Because if you optimized a kobold it wouldn't be a CR1/4 anymore?

I mean, you could give it 130 gp worth of armor and 50 gp worth of weapons as described in the Creating NPC's chapter. You could give it a combat feat instead of Skill Focus (Perception), but it would alter the challenge rating. (Don't feel bad, I had to learn that the hard way.)

So yeah, you could optimize every monster in the Bestiary. That doesn't make it a good idea.

This is strictly false. A creature whose hit dice are solely a factor of class levels are always Level-1 for PC classes and level-2 for NPC classes.

Regardless of equipment, Level 1 Kobold warrior= CR 1/4, Level 1 Human warrior= CR 1/4, level 1 Goblin warrior= CR 1/4, ect.

Sure, you obviously don't want to throw every Kobold into Plate mail, but Leather armor is only 5 GP cheaper than Hide which would improve their AC by 2 and a Flail or is only 6 GP more than a Spear and would either do the same damage in a single hand or more damage as a two handed weapon.

The only reason they are listed that way in the book is so they can be slain easily by murder hobos. . . it's a hold over of earlier editions and the "Kobolds/goblins/orcs dumb/evil only exist to be slain" mentality.

Not true. With PC wealth and PC classes, they're CR=Level.

NPC Gear Adjustments wrote:
You can significantly increase or decrease the power level of an NPC with class levels by adjusting the NPC's gear.
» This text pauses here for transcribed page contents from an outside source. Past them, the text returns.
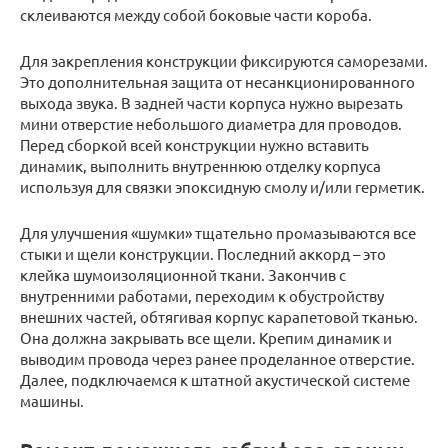
склеиваются между собой боковые части короба.
Для закрепления конструкции фиксируются саморезами.
Это дополнительная защита от несанкционированного
выхода звука. В задней части корпуса нужно вырезать
мини отверстие небольшого диаметра для проводов.
Перед сборкой всей конструкции нужно вставить
динамик, выполнить внутреннюю отделку корпуса
используя для связки эпоксидную смолу и/или герметик.
Для улучшения «шумки» тщательно промазываются все
стыки и щели конструкции. Последний аккорд – это
клейка шумоизоляционной ткани. Закончив с
внутренними работами, переходим к обустройству
внешних частей, обтягивая корпус карапетовой тканью.
Она должна закрывать все щели. Крепим динамик и
выводим провода через ранее проделанное отверстие.
Далее, подключаемся к штатной акустической системе
машины.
The combined value of an NPC's gear is given in Creating NPCs on Table: NPC Gear. A classed NPC encountered with no gear should have his CR reduced by 1 (provided that loss of gear actually hampers the NPC), while a classed NPC that instead has gear equivalent to that of a PC (as listed on Table: Character Wealth by Level) has a CR of 1 higher than his actual CR. Be careful awarding NPCs this extra gear, though—especially at high levels, where you can blow out your entire adventure's treasure budget in one fell swoop!

More importantly, not everything needs to be designed most efficiently to fight PCs. Spears are hunting weapons. Hide only bumps AC by one and penalizes stealth.

Plus, as said above, they're tribal cave dwellers. Spears, slings and leather are appropriate, even if not optimal. If you're dealing with the Great Kobold Empire, they'll have better gear.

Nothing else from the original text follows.